All at once he was startled from his comfortable repose by a loud conversation in the store, and rose from the divan in order to hear what was the matter.

"I tell you I am unable to assist you," he heard his book-keeper say. "I am poor myself, and Mr. Palm is not at home."

"Mr. Palm is at home, and I implore you let me see him," said a strange, supplicating voice. "He has a generous heart and if I tell him of my distress he will pity me and lend me his assistance."

"Come back in a few days, then," exclaimed the book-keeper; "Mr. Palm will then be back, perhaps, from his journey."

"In a few days!" ejaculated the strange voice--"in a few days my wife and child will be starved to death, for unless I am able to procure relief within this hour, my cruel creditor will have me taken to the debtors' prison, and I shall be unable then to assist my sick wife and baby. Oh, have mercy on my distress! Let me see Mr. Palm, that I may implore his assistance!"

"Mr. Palm is not at home as I told you already," exclaimed the book- keeper in an angry voice. "How am I to let you see him, then? Come back in a few days--that is the only advice I can give you.
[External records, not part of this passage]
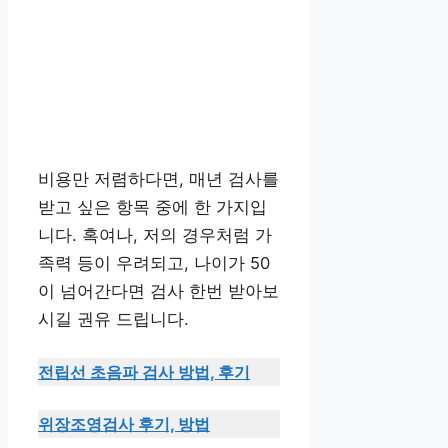
비용만 저렴하다면, 매년 검사를
받고 싶은 항목 중에 한 가지입
니다. 혹여나, 저의 경우처럼 가
족력 등이 우려되고, 나이가 50
이 넘어간다면 검사 한번 받아보
시길 권유 드립니다.
전립선 초음파 검사 방법, 후기
위장조영검사 후기, 방법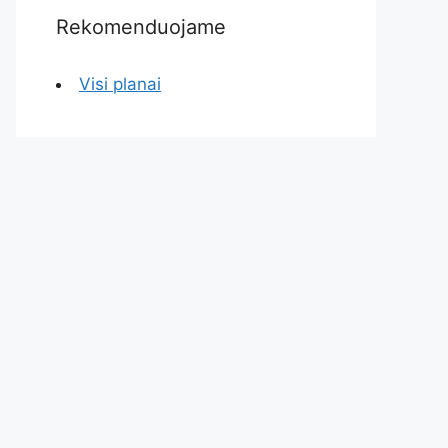
Rekomenduojame
Visi planai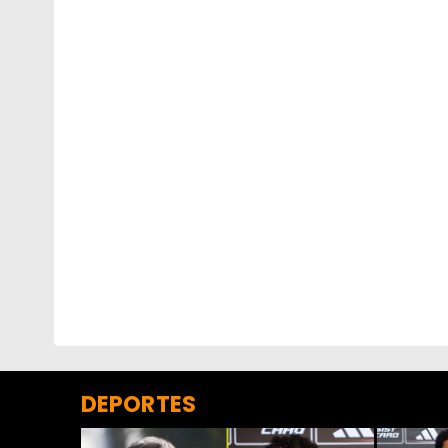
DEPORTES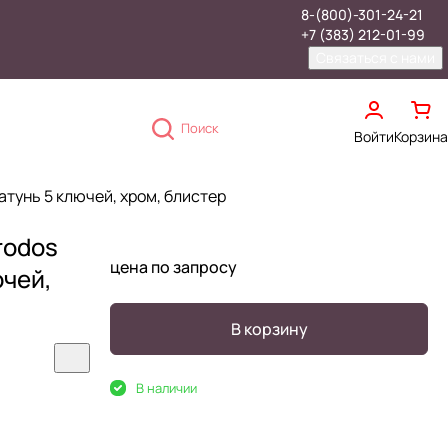
8-(800)-301-24-21
+7 (383) 212-01-99
Связаться с нами
Поиск
Войти
Корзина
тунь 5 ключей, хром, блистер
rodos
цена по запросу
ючей,
В корзину
В наличии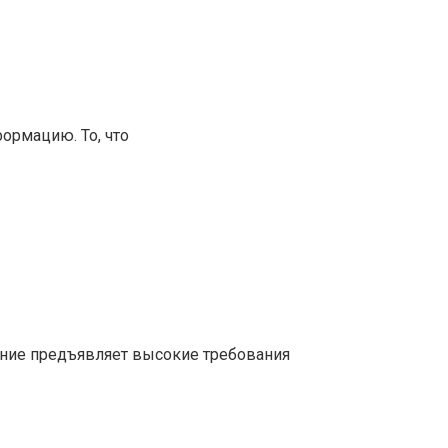
ормацию. То, что
ние предъявляет высокие требования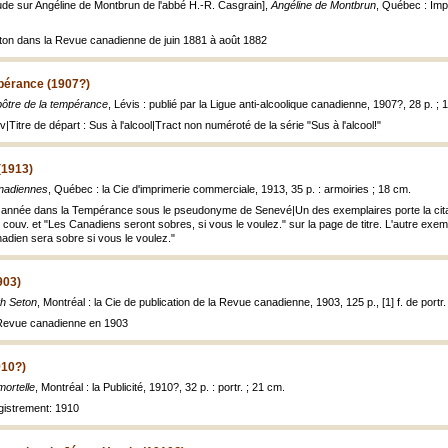
ude sur Angéline de Montbrun de l'abbé H.-R. Casgrain],
Angéline de Montbrun
, Québec : Imp
leton dans la Revue canadienne de juin 1881 à août 1882
mpérance (1907?)
pôtre de la tempérance
, Lévis : publié par la Ligue anti-alcoolique canadienne, 1907?, 28 p. ; 
v|Titre de départ : Sus à l'alcool|Tract non numéroté de la série "Sus à l'alcool!"
(1913)
nadiennes
, Québec : la Cie d'imprimerie commerciale, 1913, 35 p. : armoiries ; 18 cm.
 année dans la Tempérance sous le pseudonyme de Senevé|Un des exemplaires porte la cita
[1] couv. et "Les Canadiens seront sobres, si vous le voulez." sur la page de titre. L'autre exe
nadien sera sobre si vous le voulez."
903)
th Seton
, Montréal : la Cie de publication de la Revue canadienne, 1903, 125 p., [1] f. de portr. : 
 Revue canadienne en 1903
910?)
ortelle
, Montréal : la Publicité, 1910?, 32 p. : portr. ; 21 cm.
egistrement: 1910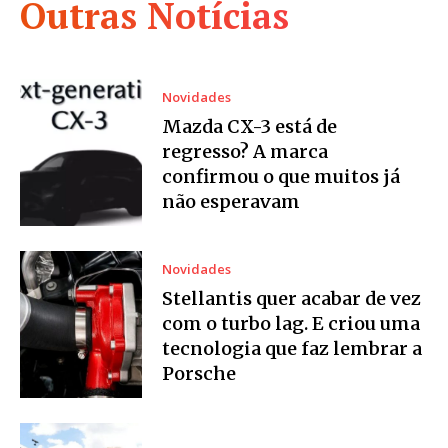
Outras Notícias
Novidades
Mazda CX-3 está de
regresso? A marca
confirmou o que muitos já
não esperavam
Novidades
Stellantis quer acabar de vez
com o turbo lag. E criou uma
tecnologia que faz lembrar a
Porsche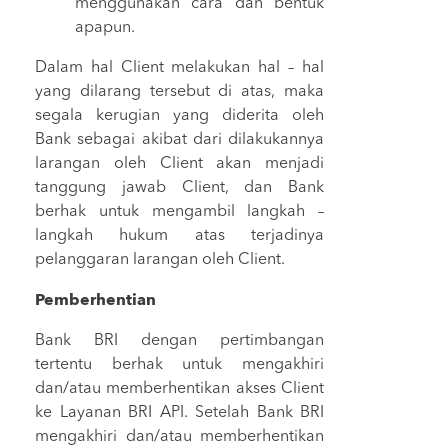
menggunakan cara dan bentuk
apapun.
Dalam hal Client melakukan hal – hal
yang dilarang tersebut di atas, maka
segala kerugian yang diderita oleh
Bank sebagai akibat dari dilakukannya
larangan oleh Client akan menjadi
tanggung jawab Client, dan Bank
berhak untuk mengambil langkah –
langkah hukum atas terjadinya
pelanggaran larangan oleh Client.
Pemberhentian
Bank BRI dengan pertimbangan
tertentu berhak untuk mengakhiri
dan/atau memberhentikan akses Client
ke Layanan BRI API. Setelah Bank BRI
mengakhiri dan/atau memberhentikan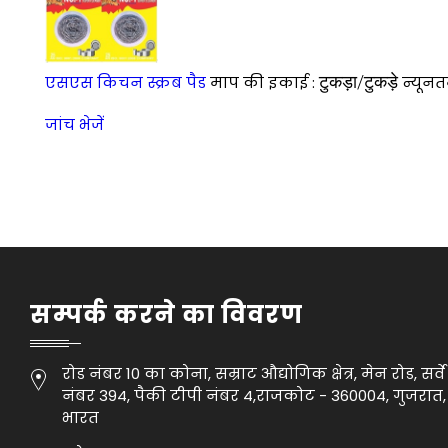
टुकड़ा/टुकड़े
एसएस किचन स्क्रब पैड
माप की इकाई :
न्यूनत
जांच भेजें
सम्पर्क करने का विवरण
रोड नंबर 10 का कोना, सम्राट औद्योगिक क्षेत्र, मेन रोड, सर्वे
नंबर 394, पैकी टीपी नंबर 4,राजकोट - 360004, गुजरात,
भारत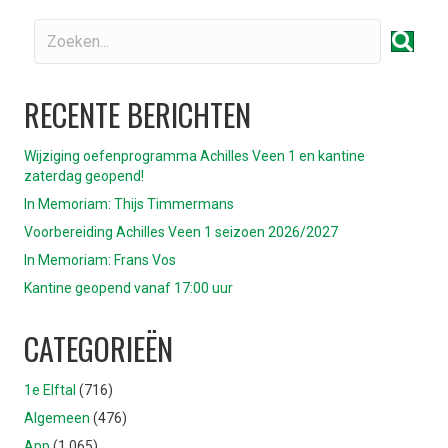
RECENTE BERICHTEN
Wijziging oefenprogramma Achilles Veen 1 en kantine
zaterdag geopend!
In Memoriam: Thijs Timmermans
Voorbereiding Achilles Veen 1 seizoen 2026/2027
In Memoriam: Frans Vos
Kantine geopend vanaf 17:00 uur
CATEGORIEËN
1e Elftal
(716)
Algemeen
(476)
App
(1.065)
Go now, and do not disturb me any longer!"

"No, people shall never say that I turned a despairing man away from my door," muttered Palm, rapidly crossing the room and opening the door of the store.

"Stay, poor man," he said to the beggar, who had already turned around and was about to leave the store--"stay."
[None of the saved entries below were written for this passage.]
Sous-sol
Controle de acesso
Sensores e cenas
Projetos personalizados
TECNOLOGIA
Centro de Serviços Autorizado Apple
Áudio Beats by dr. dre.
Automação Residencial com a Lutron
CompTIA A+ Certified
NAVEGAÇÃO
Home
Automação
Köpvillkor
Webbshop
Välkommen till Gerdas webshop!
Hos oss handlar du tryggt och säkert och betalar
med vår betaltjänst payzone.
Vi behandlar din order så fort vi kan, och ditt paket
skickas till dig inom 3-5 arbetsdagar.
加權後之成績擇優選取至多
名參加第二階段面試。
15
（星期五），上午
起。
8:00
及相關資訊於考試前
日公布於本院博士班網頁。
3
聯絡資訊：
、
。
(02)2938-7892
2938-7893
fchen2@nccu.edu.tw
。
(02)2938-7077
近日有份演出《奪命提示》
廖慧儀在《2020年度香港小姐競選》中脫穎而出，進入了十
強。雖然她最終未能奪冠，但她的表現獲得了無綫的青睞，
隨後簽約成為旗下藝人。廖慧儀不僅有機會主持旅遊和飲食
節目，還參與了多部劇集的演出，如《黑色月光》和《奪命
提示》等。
The beggar turned around, and, on perceiving Palm, who stood on the threshold of the door, uttered a joyful cry.

"Do you see," he said, triumphantly to the book-keeper--" do you see that I was right? Mr. Palm is at home, and will help me."

"I will help you if I can," said Palm, kindly. "What does your debt amount to?"

"Ah, Mr. Palm, I owe my landlord a quarter's rent, amounting to twenty florins. But if you should be so generous as to give me half that sum, it would be enough, for the landlord has promised to wait three months, provided I paid him now ten florins."

"You shall have the ten florins," said Palm. "Mr. Bertram, pay this man ten florins, and charge them to me."

"Oh, Mr. Palm, how kind you are!" exclaimed the beggar, joyfully.

"How shall I ever be able to thank you for what you have done for me to-day?"

"Thank me by being industrious and making timely provision for your wife and child, in order not to be again reduced to such distress," said Palm, nodding kindly to the stranger, and returning to the adjoining room.

With the ten florins which the book-keeper had paid to him, the beggar hastened into the street. No sooner had he left the threshold of Palm's house than the melancholy and despairing air disappeared from his face, which now assumed a scornful and malicious mien. With hasty steps he hurried over to St. Sebald's church, to the pillar yonder, behind which two men, wrapped in their cloaks, were to be seen.

"Mr. Palm is at home," said the beggar, grinning. "Go into the store, cross it and enter the adjoining sitting-room--there you will find him. I have spied it out for you, and now give me my pay."

"First we must know whether you have told us the truth," said one of the men. "It may be all false."